Phase 1: research and early prototyping (2015–2016)
Founded in 2015, Flare Emergency Response Ltd. began with extensive field research involving emergency responders, hospitals and ambulance operators to identify systemic barriers to timely care. The team developed early prototypes of the Flare Dispatch platform, focusing on GPS tracking, digital triage and ambulance location mapping. Basic workflows were tested using publicly available APIs and SMS tools to assess feasibility in low-resource settings.
Phase 2: official launch and minimum viable product deployment (2017)
In 2017, Rescue.co launched its minimum viable product (MVP), linking a small network of vetted ambulance providers to a centralized dispatch center. The system included Google Maps routing, a cloud-based dispatch dashboard and Android-enabled tracking devices in ambulances. Operating from a shared workspace in Nairobi, a small team of trained dispatchers provided 24/7 coverage. During this phase, real-time feedback helped refine triage protocols and user interactions.
Phase 3: platform optimization and growth (2018–2019)
With rising demand, Rescue.co integrated custom case management tools. Dispatch workflows were standardized and enhanced with clinical triage protocols. The provider network grew through partnerships with private ambulance companies, hospitals, insurers and employers. Subscription-based services were introduced, and the platform expanded beyond Nairobi, handling hundreds of cases each month.
Phase 4: national scale, COVID-19 response and major institutional collaborations (2020–2022)
The COVID-19 pandemic accelerated platform growth and tested system resilience. Rescue.co supported government pandemic logistics and secured its first large-scale public sector contract, enabling EMS coordination across counties. Partnerships with MSD for Mothers [14], USAID, and Jacaranda Health led to critical initiatives in maternal health and trauma care. These included free ambulance services for obstetric emergencies and research on injury trends and hospital readiness, informed by Rescue.co’s real-time clinical data. The platform onboarded hundreds of new ambulance providers, doubled the dispatch staff and expanded coverage to all 47 Kenyan counties. This phase marked Rescue.co’s emergence as a national EMS backbone and demonstrated its value as a public-private partner in health system strengthening.

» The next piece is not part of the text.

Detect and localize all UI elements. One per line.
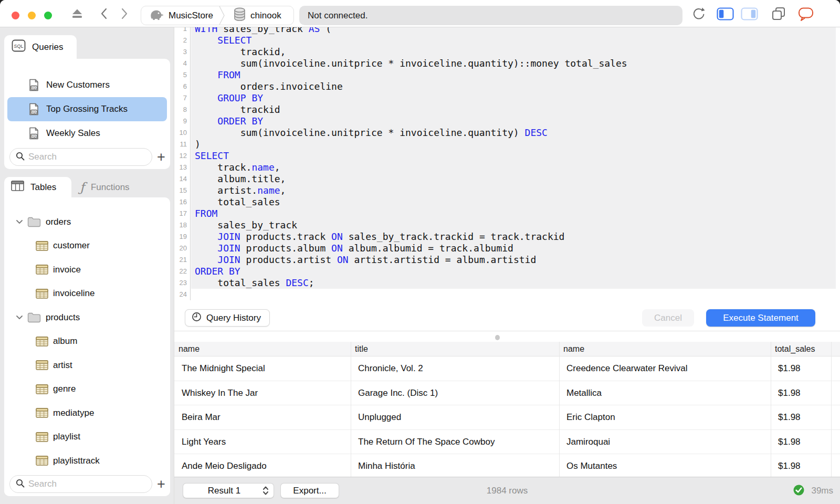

Phase 5: product diversification and regional expansion (2023–2024)
Rescue.co diversified its offerings to address other public health and safety gaps. Roadside by Rescue.co was launched to respond to rising road traffic injuries and the Safe Travels product for AirEvac services was introduced to coordinate medical evacuations, including cross-border transfers. The dispatch platform was upgraded to manage both ground and air logistics, with clinical decision trees for MEDEVAC and CASEVAC. Rescue.co also expanded services to institutional clients—including NGOs, corporates and schools—supported by dedicated onboarding teams. In 2024, EMS operations formally launched in Uganda and Tanzania, integrating local ambulance providers and hospitals while adapting triage protocols to new regulatory environments.

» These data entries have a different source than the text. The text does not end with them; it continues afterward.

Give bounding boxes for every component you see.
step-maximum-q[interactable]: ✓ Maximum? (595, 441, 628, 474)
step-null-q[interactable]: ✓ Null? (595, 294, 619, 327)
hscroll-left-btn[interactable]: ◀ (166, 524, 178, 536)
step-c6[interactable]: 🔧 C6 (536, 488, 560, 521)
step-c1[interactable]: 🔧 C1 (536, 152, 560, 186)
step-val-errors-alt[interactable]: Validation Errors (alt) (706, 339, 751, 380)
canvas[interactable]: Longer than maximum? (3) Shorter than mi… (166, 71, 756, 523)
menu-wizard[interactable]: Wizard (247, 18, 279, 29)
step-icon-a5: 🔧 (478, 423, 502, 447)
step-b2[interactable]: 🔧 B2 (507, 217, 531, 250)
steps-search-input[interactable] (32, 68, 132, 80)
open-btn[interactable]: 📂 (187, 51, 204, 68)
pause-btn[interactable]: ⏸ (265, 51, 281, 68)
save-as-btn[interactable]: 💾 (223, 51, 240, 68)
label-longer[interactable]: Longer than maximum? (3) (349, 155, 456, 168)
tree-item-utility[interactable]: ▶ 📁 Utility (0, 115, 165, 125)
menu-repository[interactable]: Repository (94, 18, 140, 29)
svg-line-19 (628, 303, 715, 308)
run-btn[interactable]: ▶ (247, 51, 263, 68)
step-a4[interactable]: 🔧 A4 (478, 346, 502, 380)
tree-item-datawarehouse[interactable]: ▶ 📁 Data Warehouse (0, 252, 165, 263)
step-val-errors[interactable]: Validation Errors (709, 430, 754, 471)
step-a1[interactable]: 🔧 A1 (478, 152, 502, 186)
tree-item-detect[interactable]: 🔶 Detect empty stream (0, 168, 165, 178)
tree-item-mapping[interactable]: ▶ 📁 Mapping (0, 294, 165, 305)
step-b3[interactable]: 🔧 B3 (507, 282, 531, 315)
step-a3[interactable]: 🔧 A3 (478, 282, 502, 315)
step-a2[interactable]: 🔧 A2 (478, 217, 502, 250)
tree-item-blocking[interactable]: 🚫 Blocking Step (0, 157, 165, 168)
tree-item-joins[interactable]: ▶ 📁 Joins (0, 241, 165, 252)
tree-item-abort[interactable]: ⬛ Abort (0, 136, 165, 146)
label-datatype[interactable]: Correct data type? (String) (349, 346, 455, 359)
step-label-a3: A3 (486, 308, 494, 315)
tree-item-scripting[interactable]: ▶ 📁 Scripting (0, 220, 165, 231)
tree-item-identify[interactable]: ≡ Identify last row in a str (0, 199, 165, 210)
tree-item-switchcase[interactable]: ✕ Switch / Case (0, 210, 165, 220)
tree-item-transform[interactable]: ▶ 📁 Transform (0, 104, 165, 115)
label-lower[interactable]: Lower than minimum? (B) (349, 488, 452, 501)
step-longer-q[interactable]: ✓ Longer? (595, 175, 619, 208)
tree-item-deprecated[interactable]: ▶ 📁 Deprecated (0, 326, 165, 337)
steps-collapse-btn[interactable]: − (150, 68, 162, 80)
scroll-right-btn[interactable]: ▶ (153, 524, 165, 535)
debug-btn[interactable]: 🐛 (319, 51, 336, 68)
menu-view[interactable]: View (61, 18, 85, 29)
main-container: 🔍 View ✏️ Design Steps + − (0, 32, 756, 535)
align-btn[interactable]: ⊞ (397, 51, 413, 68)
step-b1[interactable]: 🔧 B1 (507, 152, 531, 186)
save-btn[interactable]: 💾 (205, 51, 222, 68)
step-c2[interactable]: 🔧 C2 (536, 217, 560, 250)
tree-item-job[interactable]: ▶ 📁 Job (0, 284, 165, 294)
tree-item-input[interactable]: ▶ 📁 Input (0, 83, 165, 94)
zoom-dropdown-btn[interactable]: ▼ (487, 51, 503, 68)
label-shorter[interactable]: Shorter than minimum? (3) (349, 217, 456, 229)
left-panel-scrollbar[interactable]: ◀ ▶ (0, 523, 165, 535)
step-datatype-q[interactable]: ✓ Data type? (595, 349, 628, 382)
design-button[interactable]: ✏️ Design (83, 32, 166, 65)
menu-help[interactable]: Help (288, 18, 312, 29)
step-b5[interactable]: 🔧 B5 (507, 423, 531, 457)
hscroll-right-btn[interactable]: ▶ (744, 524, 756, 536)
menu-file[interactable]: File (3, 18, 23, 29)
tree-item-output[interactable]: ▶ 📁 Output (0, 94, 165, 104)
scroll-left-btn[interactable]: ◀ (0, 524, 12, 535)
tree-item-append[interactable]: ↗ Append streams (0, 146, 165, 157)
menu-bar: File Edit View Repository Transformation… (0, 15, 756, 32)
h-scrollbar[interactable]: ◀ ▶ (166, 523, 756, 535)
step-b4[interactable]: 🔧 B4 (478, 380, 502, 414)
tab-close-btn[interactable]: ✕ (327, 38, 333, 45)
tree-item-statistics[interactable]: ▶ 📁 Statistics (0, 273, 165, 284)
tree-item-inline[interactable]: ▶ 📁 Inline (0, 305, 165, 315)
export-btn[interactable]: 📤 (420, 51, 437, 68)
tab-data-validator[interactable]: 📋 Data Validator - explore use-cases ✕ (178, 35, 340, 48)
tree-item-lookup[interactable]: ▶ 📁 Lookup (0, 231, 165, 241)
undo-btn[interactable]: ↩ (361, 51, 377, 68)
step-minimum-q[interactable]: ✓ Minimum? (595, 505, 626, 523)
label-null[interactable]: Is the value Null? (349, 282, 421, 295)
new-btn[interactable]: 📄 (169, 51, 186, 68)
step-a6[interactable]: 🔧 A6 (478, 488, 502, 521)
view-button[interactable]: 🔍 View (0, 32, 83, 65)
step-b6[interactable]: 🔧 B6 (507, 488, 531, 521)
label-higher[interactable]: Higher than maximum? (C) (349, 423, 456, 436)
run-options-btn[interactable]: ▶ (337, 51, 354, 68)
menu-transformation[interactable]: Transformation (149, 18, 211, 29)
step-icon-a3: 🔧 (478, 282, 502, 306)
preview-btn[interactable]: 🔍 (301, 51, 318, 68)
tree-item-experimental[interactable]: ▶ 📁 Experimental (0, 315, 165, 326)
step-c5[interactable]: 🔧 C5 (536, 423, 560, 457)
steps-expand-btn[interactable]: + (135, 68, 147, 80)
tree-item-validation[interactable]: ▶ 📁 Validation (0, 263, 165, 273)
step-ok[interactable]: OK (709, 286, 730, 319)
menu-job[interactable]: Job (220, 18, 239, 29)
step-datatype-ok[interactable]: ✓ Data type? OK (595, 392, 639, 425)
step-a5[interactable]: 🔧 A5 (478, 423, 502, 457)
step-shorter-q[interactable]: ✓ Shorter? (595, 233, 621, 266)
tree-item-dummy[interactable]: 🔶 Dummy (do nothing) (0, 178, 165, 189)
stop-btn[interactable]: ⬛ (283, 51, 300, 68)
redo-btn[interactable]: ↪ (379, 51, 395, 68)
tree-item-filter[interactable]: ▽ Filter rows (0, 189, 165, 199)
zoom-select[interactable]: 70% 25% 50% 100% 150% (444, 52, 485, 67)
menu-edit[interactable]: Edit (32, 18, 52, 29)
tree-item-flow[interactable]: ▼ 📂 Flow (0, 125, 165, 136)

Phase 6: strategic innovation and artificial intelligence integration (2025–ongoing)
By 2025, Rescue.co had coordinated over 47 000 emergency cases, integrated more than 800 providers, and mapped over 2000 healthcare facilities across its service areas As part of its future strategy, Rescue.co plans to introduce artificial intelligence (AI) into dispatch, triage and system planning. Proposed applications include predictive dispatching, automated triage and demand forecasting, using historical response data to enhance efficiency and decision-making. To support this, Rescue.co intends to partner with academic and technical experts to ensure safe, ethical and context-appropriate AI development. Planned investments in data infrastructure and clinical coding will enable model training and integration. This initiative reflects Rescue.co’s long-term vision to build a more intelligent, responsive and equitable EMS system.
Rescue.co’s experience offers valuable lessons for digital health deployments in LMICs. Key enablers included early stakeholder alignment, iterative development grounded in user feedback and flexibility to integrate with both public and private systems. The phased approach—from MVP to full-scale national implementation—allowed for adaptation, validation and learning at each stage. Rescue.co’s ability to embed core technologies such as GPS routing, digital triage and dispatch neutrality within local workflows underscores the importance of contextual design. Its partnerships with governments, donors and technology firms further highlight how cross-sector collaboration can drive sustainable, high-impact health system transformation.
OUTCOMES AND IMPACT
This case study does not present a formal clinical or statistical evaluation. Rather, its findings are based on internal operational data and dispatch records. Since launching in 2017, Rescue.co has significantly improved EMS delivery across the country. The most immediate and transformative change has been the reduction in ambulance response times. In Nairobi and other urban centers, response times dropped from >160 minutes [5] to <15 minutes (Fig. 6). In rural counties, previously characterized by multi-hour or multi-day delays, response times were reduced to <30 minutes. These improvements ensure that patients reach appropriate emergency care within globally-recognized response times. Now the focus is towards evaluating the impact of these improved response times and referral pathways on patient outcomes, particularly for trauma cases, maternal and neonatal cases.
Figure 6.
Trend of average response time in Nairobi and rural counties
Notably, Rescue.co has deployed donor-funded maternal health initiatives to support emergency response for Emergency Obstetric and Newborn Care (EMONC) complications such as postpartum hemorrhage and fetal distress. Facilities participating in these programs, in Nairobi, Kakamega and Siaya counties, reported faster ambulance turnaround times (Fig. 7), and the platform embedded maternal prioritization into dispatcher workflows and clinical training. Pre-alert systems allowed hospitals to prepare for critical cases, with the aim of improving maternal care outcomes and reducing delays in intervention.
Figure 7.
Trend of average response time for maternal and neonatal emergency transfers in Nairobi and Siaya county
Despite these successes, implementation challenges persisted. Early provider resistance centered on concerns about data sharing, competition and adopting new workflows. In remote regions, poor mobile network coverage compromised GPS reliability and real-time coordination.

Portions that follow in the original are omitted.